Speeding on residential streets is a growing problem that affects quality of life in every City neighborhood. When motorists disobey vehicle and traffic laws, concerned citizens ask what steps they can take to "calm" the speeding problem on neighborhood streets. Working together with the right tools and strategies, you, your neighborhood group or block club and the City can effectively reduce the neighborhood speeding problem and keep our streets safe for everyone.
Speed Reduction Options
The City developed a thorough brochure to inform and educate the public on the issues and options surrounding traffic calming.
Check out the Neighborhood Traffic Calming Manual.

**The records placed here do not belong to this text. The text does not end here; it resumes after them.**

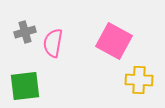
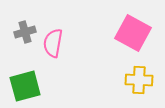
pink square: moved 19 px right, 8 px up
green square: rotated 8 degrees counterclockwise
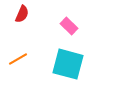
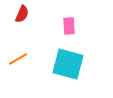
pink rectangle: rotated 42 degrees clockwise
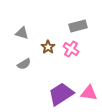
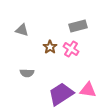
gray triangle: moved 3 px up
brown star: moved 2 px right
gray semicircle: moved 3 px right, 9 px down; rotated 32 degrees clockwise
pink triangle: moved 1 px left, 3 px up
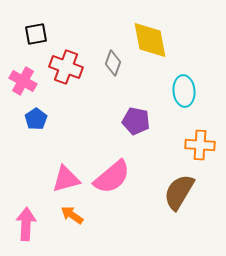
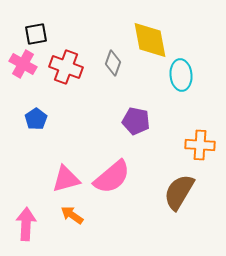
pink cross: moved 17 px up
cyan ellipse: moved 3 px left, 16 px up
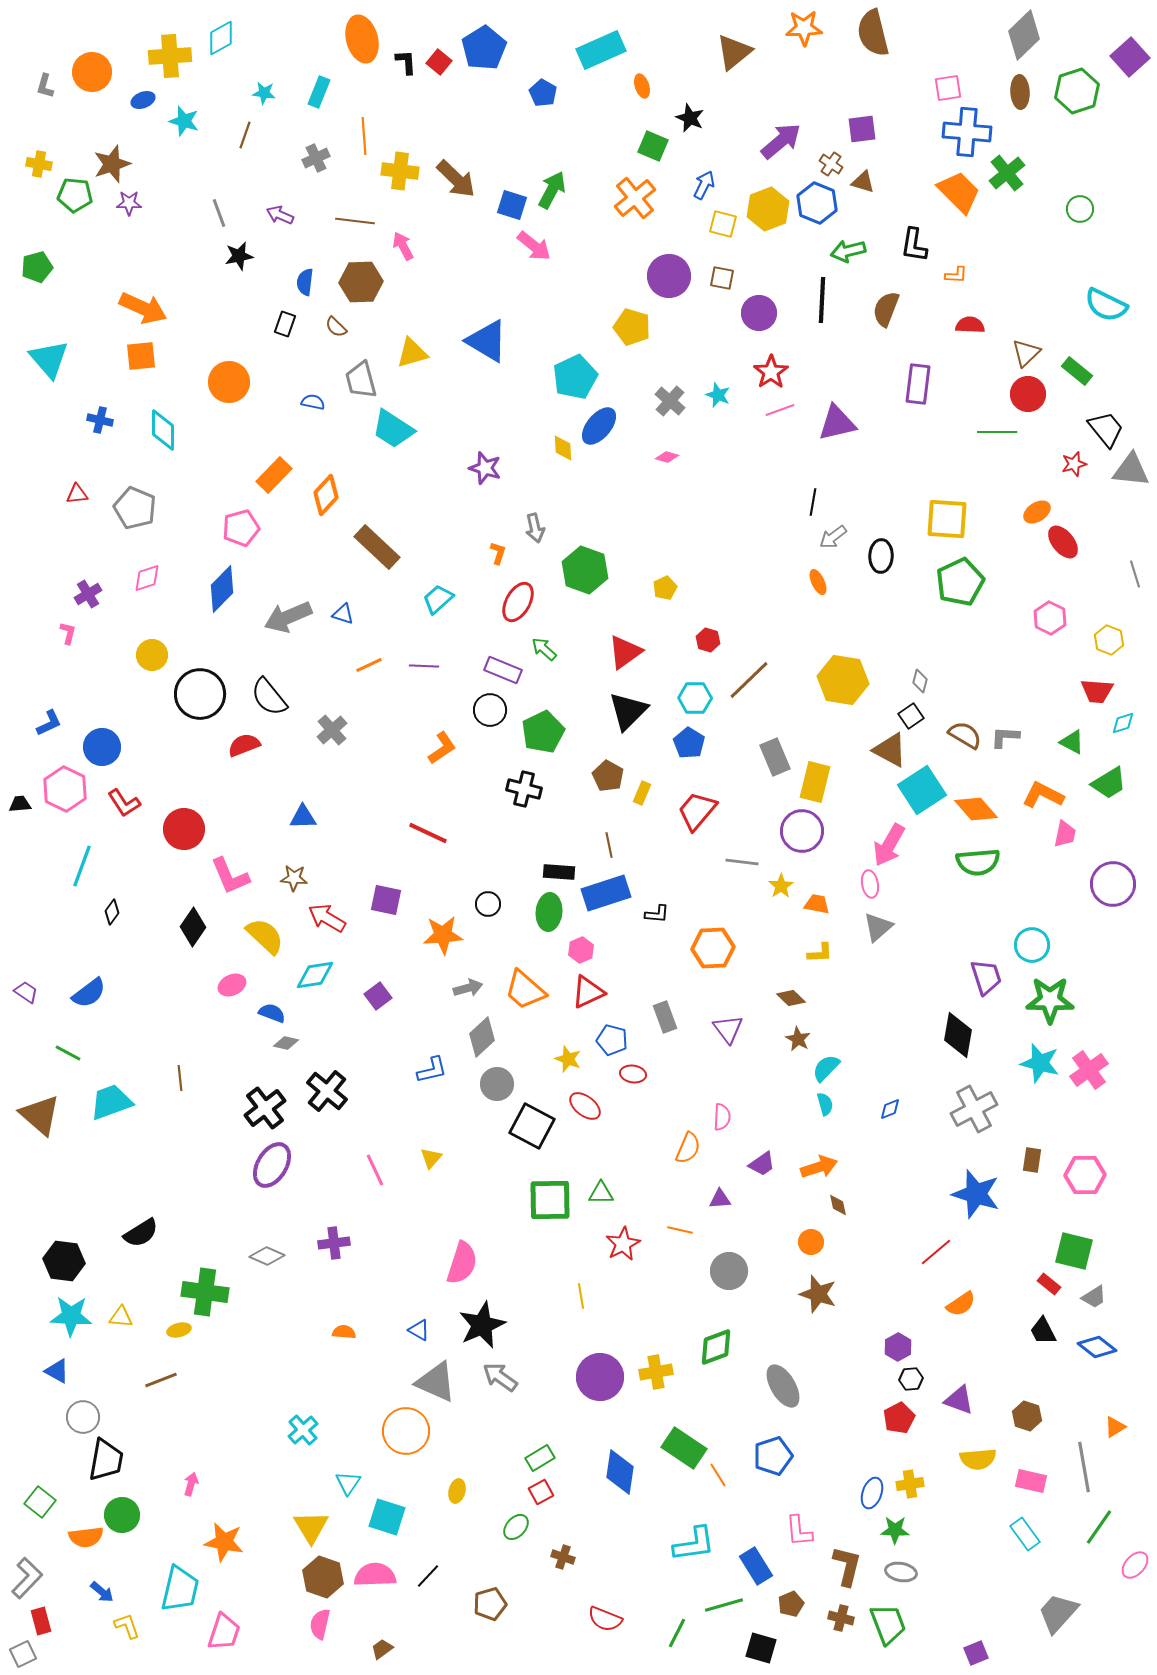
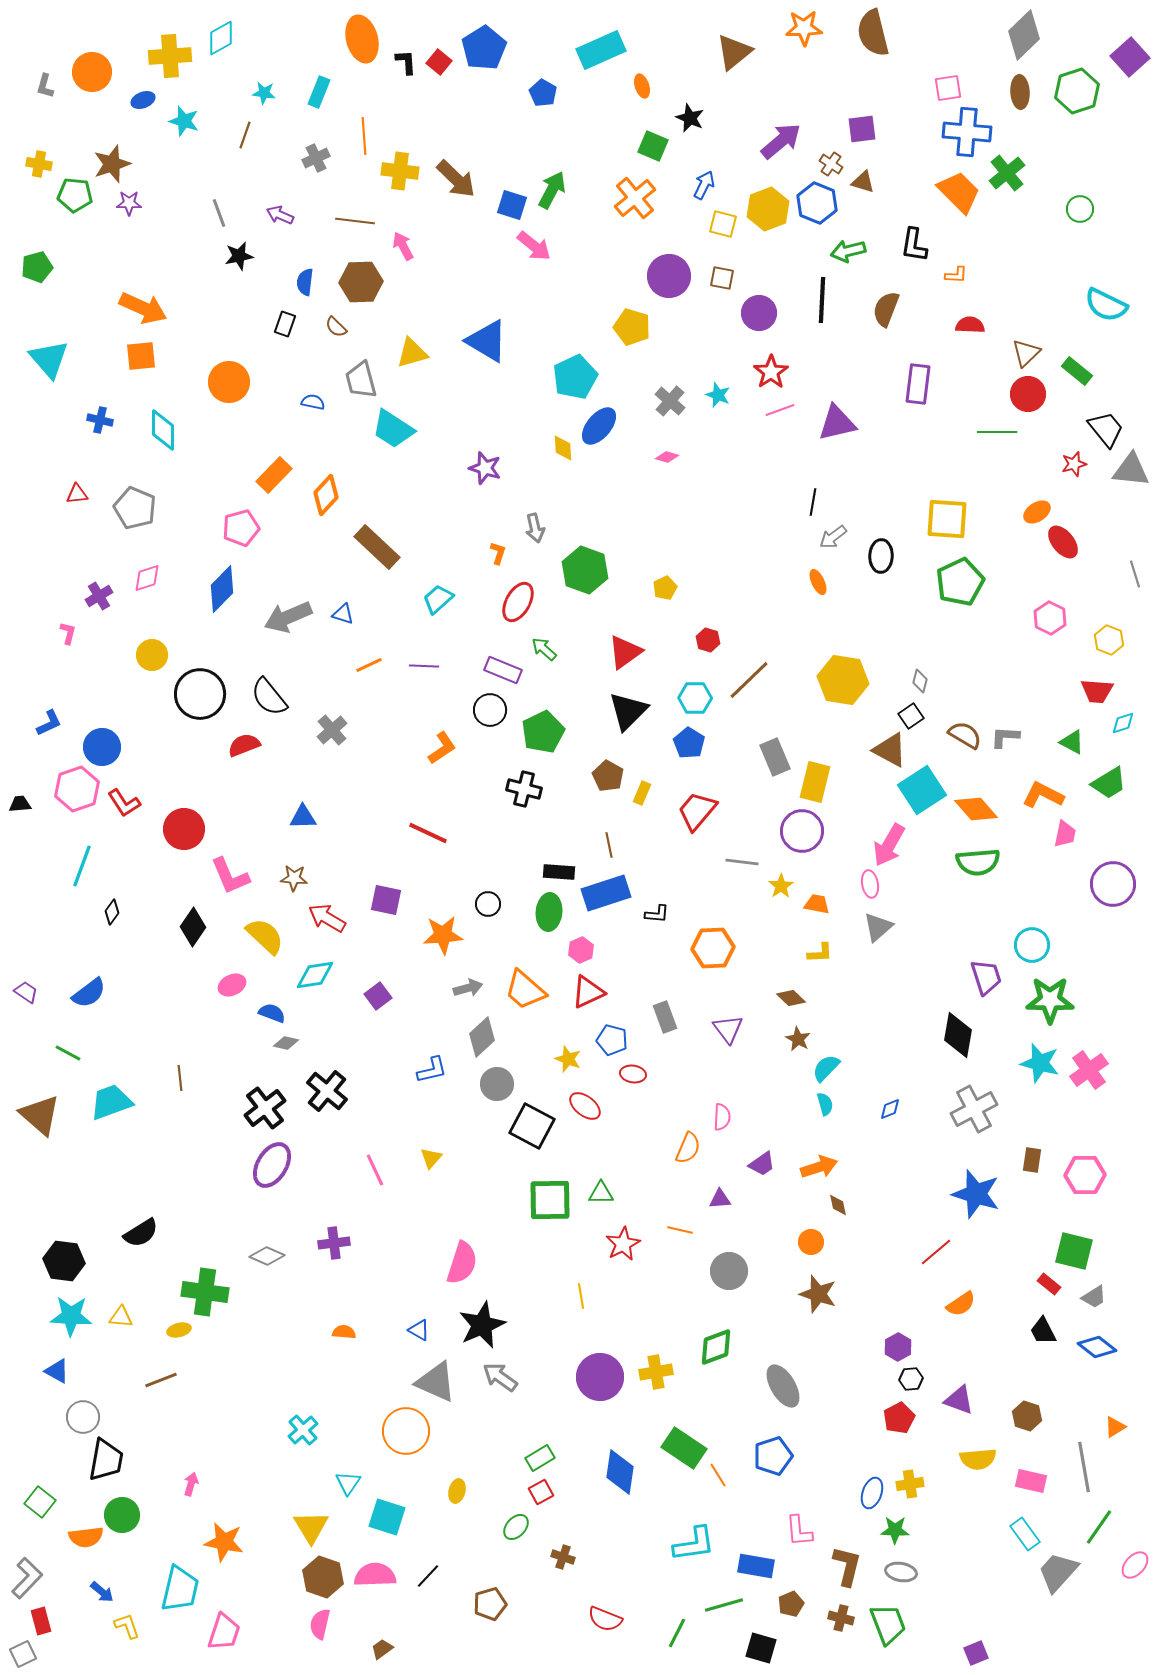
purple cross at (88, 594): moved 11 px right, 2 px down
pink hexagon at (65, 789): moved 12 px right; rotated 15 degrees clockwise
blue rectangle at (756, 1566): rotated 48 degrees counterclockwise
gray trapezoid at (1058, 1613): moved 41 px up
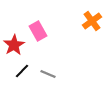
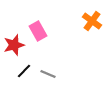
orange cross: rotated 18 degrees counterclockwise
red star: rotated 15 degrees clockwise
black line: moved 2 px right
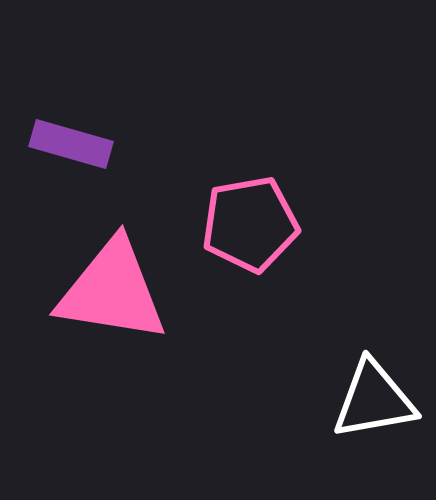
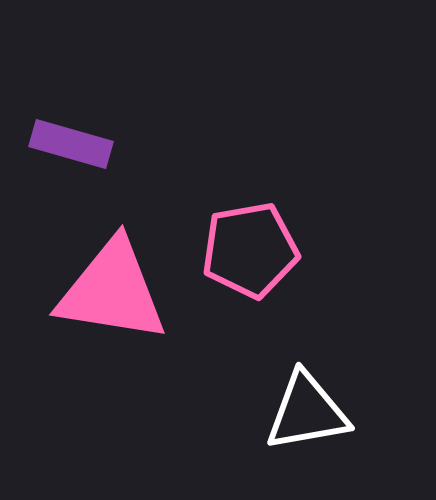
pink pentagon: moved 26 px down
white triangle: moved 67 px left, 12 px down
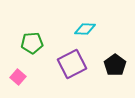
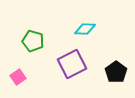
green pentagon: moved 1 px right, 2 px up; rotated 20 degrees clockwise
black pentagon: moved 1 px right, 7 px down
pink square: rotated 14 degrees clockwise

Regular enforcement of speed limits by police is often the best way to control the problem on neighborhood streets. Call the Rochester Police Department's Traffic Enforcement Unit at 428-6714 to schedule active radar enforcement on your street as resources allow.
Digital Speed Display
The Police Dept. has a mobile trailer which records and displays digital readouts of a vehicle's speed. Since motorists often don't realize how fast they are traveling, seeing their actual speed on the display can result in slower speeds. The Speed Display Program is often used in conjunction with Speed Enforcement. Call the Traffic Enforcement Unit at (585) 428-6714 to schedule the Speed Trailer for your street as resources allow.
Speed humps are an option for streets with relatively high traffic speeds and volumes. Review the City's Speed Hump Policy for more information to determine if your street may qualify for this traffic calming feature.
Traffic Calming Features
A variety of other design and signage features can be used to control speeding on residential streets. These range from simple one-way traffic patterns, lane reductions and turn restrictions to more restrictive approaches, such as closing streets and creating cul-de-sacs. Many of these traffic calming features are quite expensive and many have unintended negative consequences on City services. Given these impacts, full-scale planning and design studies are often needed prior to construction.